5) A tra poco (In a bit)

A tra poco means “in a bit.” It can be used fairly interchangeably with a dopo. Perhaps you are on your cellphone, running late to an appointment with your friend. You can say, “Sono quasi là… a tra poco!” (“I am almost there… see you in a bit!”).

6) Ci vediamo (See you)

Ci vediamo comes from the reflexive verb vedersi (to see oneself). It means “we see each other.” You can combine it with the phrases above to say:

Ci vediamo presto (see you soon)

Ci vediamo dopo (see you later)

Ci vediamo tra poco (see you in a bit)

The meaning does not change by adding ci vediamo in front of it.

7) Alla prossima (Until next time)

This is a fairly casual way to conclude a conversation with someone you see regularly. If you have a standing weekly tennis match with a friend, you might say, “Alla prossima” after ending your game.

8) Fai il bravo (Be good)

Bravo in Italian means “good.” Fare il bravo is the verb phrase for “to be good.” Parents often like to tell their children (even adult children) “Fai il bravo!” (“Be good!”) in place of a formal goodbye.

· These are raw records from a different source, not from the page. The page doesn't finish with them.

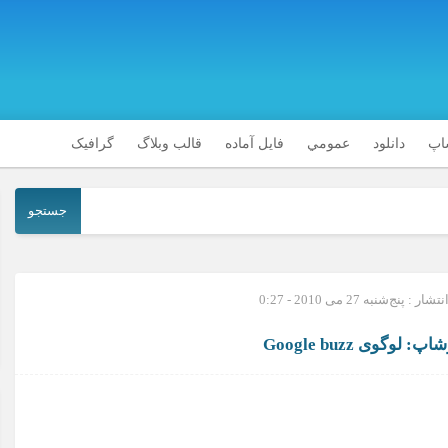
شاپ
دانلود
عمومي
فایل آماده
قالب وبلاگ
گرافیک
جستجو
ر : پنج‌شنبه 27 می 2010 - 0:27
لوگوی Google buzz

It is important to remember your audience when using this phrase. The gender of the audience determines how to use bravo. If you are speaking to one man, you say il bravo. If you are speaking to one woman, you say la brava. If you are speaking to a mix-gendered group, you say fate i bravi, and if you are speaking to a group of women you say fate le brave.

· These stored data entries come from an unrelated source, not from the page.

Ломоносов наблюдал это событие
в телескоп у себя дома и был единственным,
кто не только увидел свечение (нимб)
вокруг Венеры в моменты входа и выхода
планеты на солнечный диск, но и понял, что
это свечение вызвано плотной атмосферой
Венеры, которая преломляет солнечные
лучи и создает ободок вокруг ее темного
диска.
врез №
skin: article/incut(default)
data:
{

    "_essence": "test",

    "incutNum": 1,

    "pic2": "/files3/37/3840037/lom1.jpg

There are also three forms of “you” in Italian. There is singular informal (tu), singular formal (lei) and plural (voi).

Fai il/la bravo/a (Be good! — If you are speaking to one person that is your friend or family member.)

Fate i/le bravi/e (Be good! — If you are speaking to more than one person.)

It would be very unusual to use this somewhat playful form of goodbye with a superior. It would be like telling your boss, “Behave yourself” as she leaves for lunch. Therefore, we very rarely use the formal you version below:

Faccia il/la bravo/a

9) Addio (Farewell)

Now, here is one dramatic word. Addio is for serious situations in which you will probably never see the person to whom you are speaking again. Similar to “farewell” in English, addio is a word that will make you sound like Scarlett O’Hara swanning around her antebellum mansion.

For example, if you are on a ship departing the port of Naples for the Americas, you may shout to your remaining family members, “Addio, addio!” You might even wave a handkerchief for an added flourish.

Just keep in mind that while adios (goodbye) is a common daily expression in Spanish, addio is for truly cinematic moments in Italian.

10. Buona giornata/Buona serata (Have a nice day/Have a nice evening)

Finally, the most common way to bid a formal goodbye in Italian is to simply say buona giornata (have a nice day) or buona serata (have a nice evening).

The time of day is important to consider when selecting which salutation to use. If it is before 2:00 p.m., you can say buona giornata. If it is after 2:00 p.m., you say buona serata.

This is used in place of or in addition to arrivederci. For example, if you have bought something from the local butcher, you may say upon exiting the store, “Grazie, buona giornata” (“Thank you, have a nice day”).

You may also use these phrases with your supervisor at work as she leaves for the evening, saying “Arrivederci, buona serata” (“Goodbye, have a good evening”).


Once you are thrust into a new social situation in Italy, the correct words for goodbye will come naturally, but practicing ahead of time always helps.

Just remember your audience and know that most goodbyes in Italy take forever!